More builders looking for suite success

As generations cram under 1 roof, separate living areas grow popular

7/20/2013
CHARLOTTE OBSERVER
This view shows the front door of the home, left, and the adjoining door to the suite at right.  The Next Gen suites range from about 450 square feet to about 800 square feet.
This view shows the front door of the home, left, and the adjoining door to the suite at right. The Next Gen suites range from about 450 square feet to about 800 square feet.

CHARLOTTE — From the outside, the new home in Waxhaw, N.C., doesn’t seem all that different from the other houses on the street.

But it has one major feature that the others don’t: Inside this home is another one.

It’s folded into the main house so inconspicuously that a passer-by would probably not do a double-take. From the street, it appears to be just a ground-level room facing the front lawn.

It’s more than a room, though. It’s a suite with the basics found in a normal house: a bedroom, a bathroom, a living-kitchen area, space for a washer and dryer — even its own front door, which is mere feet from that of the main home.

Miami-based Lennar Corp., the builder of the “Next Gen” home, is gearing it toward a very specific market: multigenerational households. Lennar sees dollar signs in the societal trend of aging parents moving in with their children as health-care costs rise and college students choosing to live with Mom and Dad as they struggle to find work in a still-rocky economy.

“Next Gen really is a series of homes designed to cater to the changing family in America today,” said Jon Hardy, president of Lennar’s Charlotte division.

In Ohio, Columbus-based M/​I Homes is in the design phase for multigenerational homes that the company plans to build, said Tamara Lynch, vice president of sales and marketing for the company’s Charlotte operation. Ms. Lynch, who would not disclose locations, said M/​I will put the spaces for extended families on top of garages, rather than connected to a main home. Construction won’t begin on those homes until next year, she said.

It’s a sign of the times that more families are seeking multigenerational housing, experts say.

Ms. Lynch said some cultures in the United States value living with other family members. According to Generations United, a group based in Washington, immigrants are more likely to live in multigenerational homes. M/​I will be designing its homes with those people in mind, not just college graduates, she said.

Generations United also said the Great Recession has accelerated the rise in U.S. multigenerational households, which increased from 46.5 million in 2007 to 51.4 million by the end of 2009.

According to a 2012 report from the Pew Research Center, 3 in 10 parents said an adult child decided to live with them because of the economy.

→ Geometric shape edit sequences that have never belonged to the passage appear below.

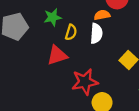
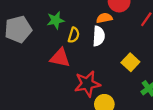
red triangle: (57, 55) -> (60, 58), turned 30

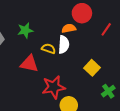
yellow semicircle: (74, 35) -> (49, 49), moved, turned -88

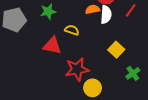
white semicircle: (64, 45) -> (106, 15), moved

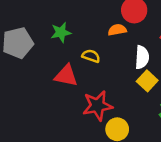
white semicircle: (106, 15) -> (142, 57), moved

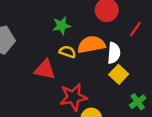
orange semicircle: (117, 30) -> (91, 45), moved, size x1.6
green star: (61, 32) -> (61, 26), moved

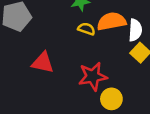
red triangle: (45, 70) -> (43, 63), moved

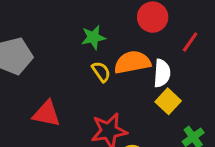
yellow semicircle: (86, 29) -> (101, 72), turned 36

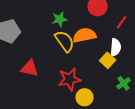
yellow semicircle: (101, 72) -> (65, 41), size x1.6
white semicircle: (162, 73) -> (116, 47), moved

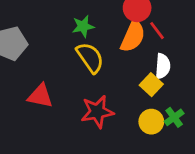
red line: (122, 22) -> (157, 31), moved, turned -72
orange semicircle: (85, 35) -> (133, 36), moved, turned 125
yellow circle: (85, 97) -> (151, 122), moved

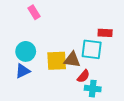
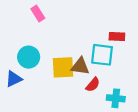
blue triangle: (23, 71) -> (14, 79), moved
cyan cross: (93, 89) -> (116, 98), moved

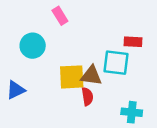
pink rectangle: (38, 13) -> (60, 16), moved
cyan circle: (29, 57) -> (33, 46), moved
red semicircle: (93, 85) -> (87, 97), moved, turned -49

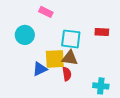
pink rectangle: (60, 16) -> (46, 12), turned -32
cyan square: (116, 63) -> (71, 39), moved
blue triangle: (16, 90) -> (40, 69), moved

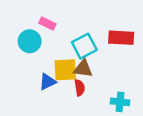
pink rectangle: (46, 12) -> (47, 23), moved
red rectangle: (102, 32) -> (121, 38), size x1.5
cyan square: (71, 39) -> (84, 46), turned -35

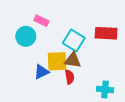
cyan square: (84, 46) -> (74, 41), turned -30

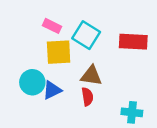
cyan circle: (26, 36) -> (32, 82), moved
cyan square: (74, 41) -> (86, 35), moved
yellow square: (57, 61) -> (59, 52), moved

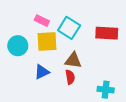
cyan circle: (32, 82) -> (18, 46), moved

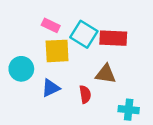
red rectangle: (107, 33) -> (113, 38), moved
cyan circle: (18, 46) -> (21, 69), moved
brown triangle: (73, 60) -> (106, 74), moved

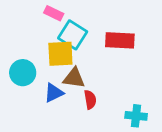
pink rectangle: (51, 25) -> (54, 13), moved
cyan square: (84, 34) -> (73, 35), moved
brown triangle: (106, 74) -> (74, 78), moved

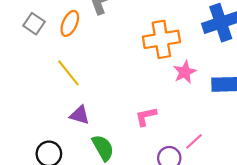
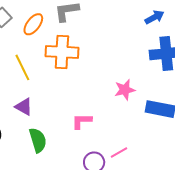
orange cross: (161, 39) -> (62, 52), moved

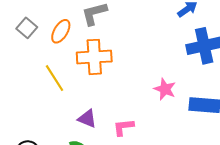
pink star: (125, 90) -> (165, 89), turned -30
purple triangle: (24, 107) -> (87, 119), moved

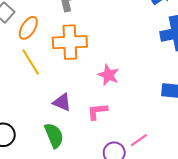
orange ellipse: (61, 31) -> (28, 28), moved
pink star: (165, 89) -> (108, 75), moved

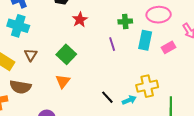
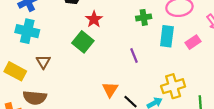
purple line: (112, 44) -> (134, 55), moved
green square: (66, 54) -> (83, 42), moved
orange triangle: (63, 81) -> (110, 89), moved

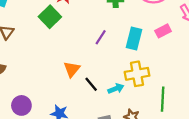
cyan rectangle: (167, 36) -> (134, 39), moved
purple line: (134, 55) -> (101, 37), turned 48

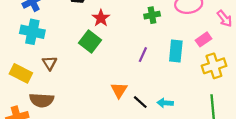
yellow cross: (137, 74) -> (214, 66), moved
cyan arrow: (116, 89) -> (165, 103), turned -147

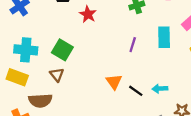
cyan cross: (32, 32) -> (26, 50), moved
green square: (90, 42) -> (62, 50), moved
brown triangle: (50, 63) -> (57, 75), moved

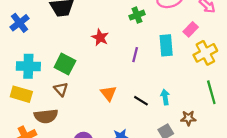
red star: (88, 14) -> (100, 37), moved
orange triangle: (114, 82) -> (109, 93), moved
cyan arrow: (160, 89) -> (165, 97), turned 88

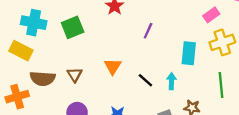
cyan rectangle: (166, 45) -> (189, 53), moved
green square: (65, 64) -> (73, 27), turned 30
brown triangle: (61, 89) -> (75, 75), moved

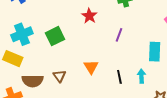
cyan cross: (34, 23) -> (22, 34), turned -30
black line: (145, 80) -> (119, 77), turned 40

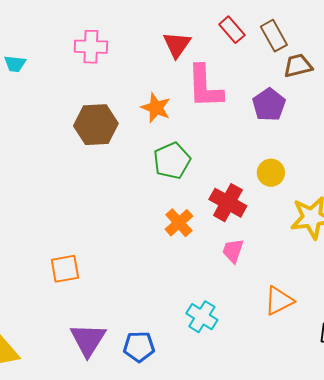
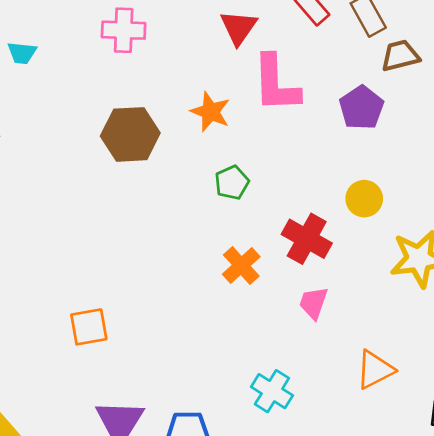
green pentagon: (172, 161) -> (232, 183), size x0.7

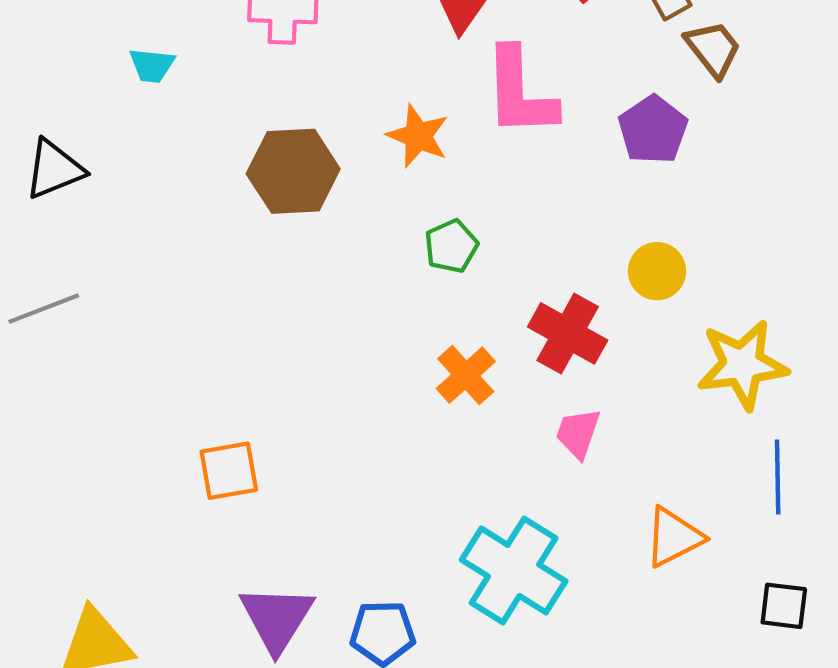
cyan trapezoid: (22, 53) -> (152, 65), moved
brown trapezoid: (400, 56) -> (713, 49), turned 66
cyan cross: (272, 391) -> (514, 570), size x1.6

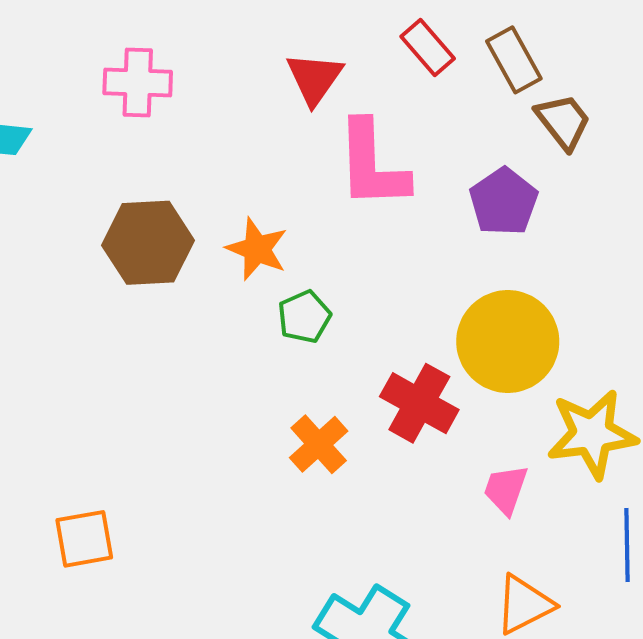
orange star: (418, 136) -> (257, 249), moved
yellow circle: (657, 271) -> (508, 341), size x1.8
pink trapezoid: (578, 433) -> (506, 490), moved

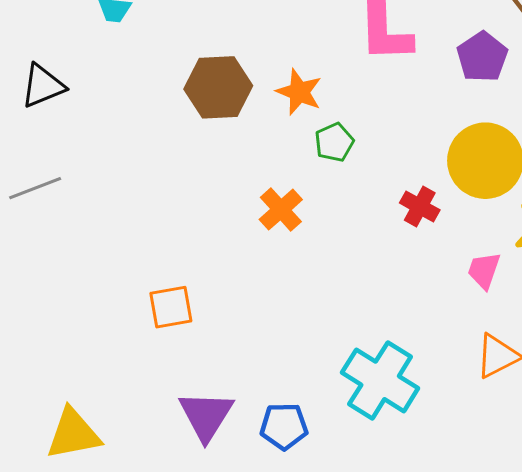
red cross: (419, 403) -> (420, 206), size x0.7
orange cross: (319, 444) -> (281, 210), moved

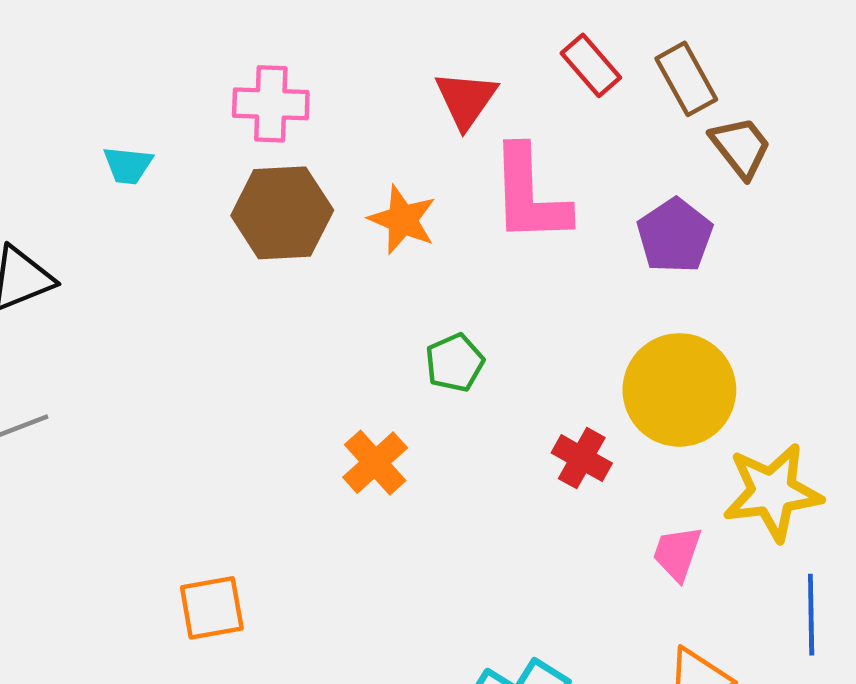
brown hexagon: (218, 87) -> (282, 213), moved
orange star: (299, 92) -> (402, 220), moved

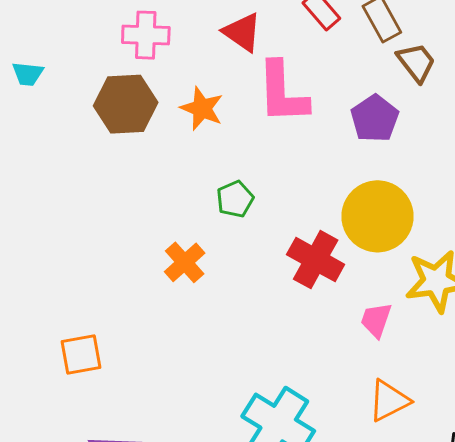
red triangle: (466, 99) -> (242, 32), turned -30
pink cross: (271, 104) -> (146, 35), moved
red cross: (582, 458) -> (316, 260), size x1.5

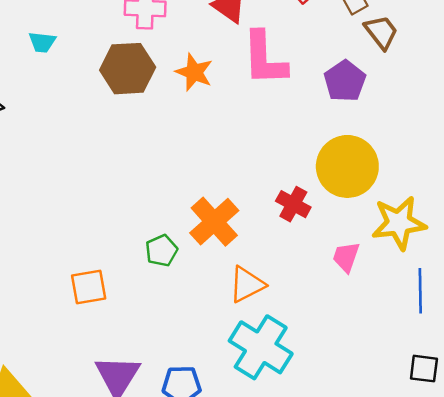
green pentagon: (235, 199) -> (162, 251), moved
red cross: (316, 260) -> (293, 204), size x0.7
orange cross: (185, 262) -> (214, 222), moved, size x1.4
orange triangle: (389, 401) -> (247, 284), moved

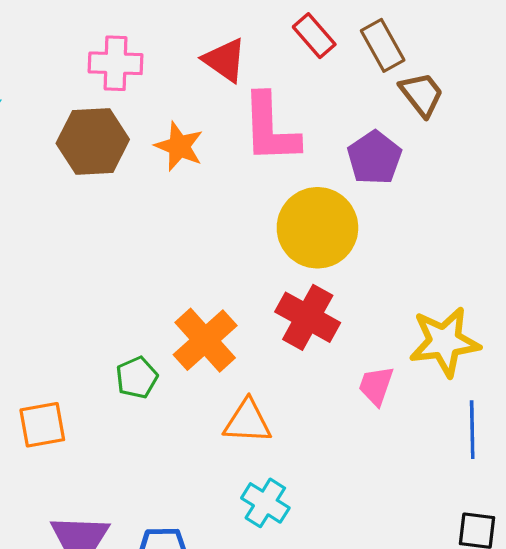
yellow circle: (347, 166) -> (317, 228), moved
red cross: (293, 204) -> (308, 317), size x1.4
orange triangle: (247, 284) -> (247, 422), turned 30
cyan cross: (261, 347) -> (265, 503), size x0.6

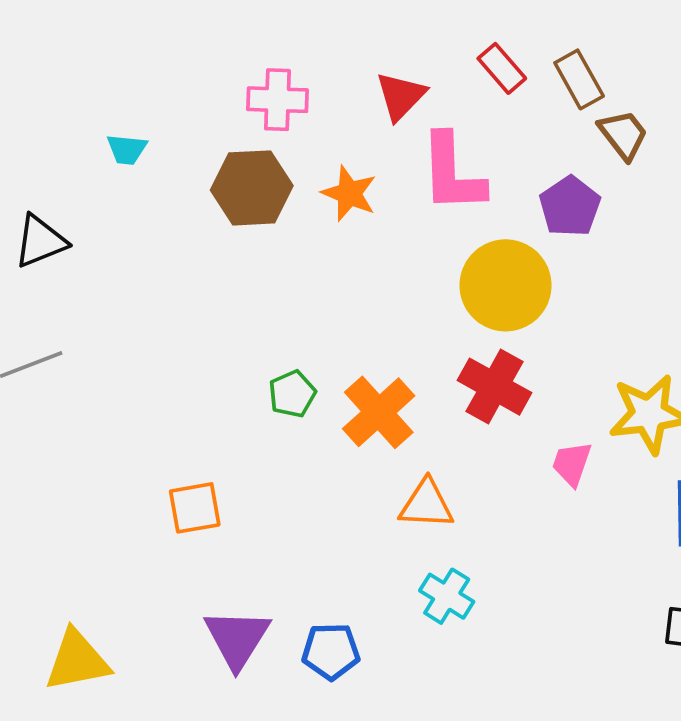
red triangle: (225, 60) -> (401, 96), turned 39
green pentagon: (137, 378) -> (292, 394), moved

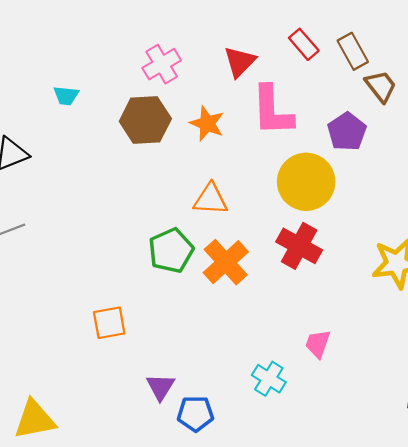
pink cross: (278, 100) -> (162, 64), turned -33
green pentagon: (292, 394) -> (171, 251), size x1.5
pink trapezoid: (572, 464) -> (318, 344), moved
orange triangle: (426, 504) -> (211, 199), moved
purple triangle: (237, 638) -> (160, 387), moved, size x0.7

Pew said at the time that the share of Americans living in multigenerational family households was the highest it had been since the 1950s.

Ms. Lynch of M/​I Homes said multigenerational homes have been sprouting up in the West and will make their way to the rest of the country, moving east as housing trends often do.

“We, as builders, are being challenged by the top architects to stretch our thinking in this regard,” she said. “The issue is we’re not creating those extra spaces.”

Lennar introduced Next Gen homes in Nevada, Arizona, and California starting last year, said Mr. Hardy, the Charlotte division president. Next Gen homes are in 25 U.S. markets, he said, adding that the company recently sold its 1,000th.

The Next Gen suites range from about 450 square feet to about 800 square feet.

The Waxhaw home, which has three bedrooms in the main home, is priced at $327,000, or about $100 a square foot. The house has a three-car garage.

Even as home builders design homes big enough for lots of family members to share spaces, they are also trying to find ways to give family members privacy. In Lennar’s home in Waxhaw, the second floor of the main house features a loft “so that if you need to get away,” you can, Veronica Perez, director of sales, said.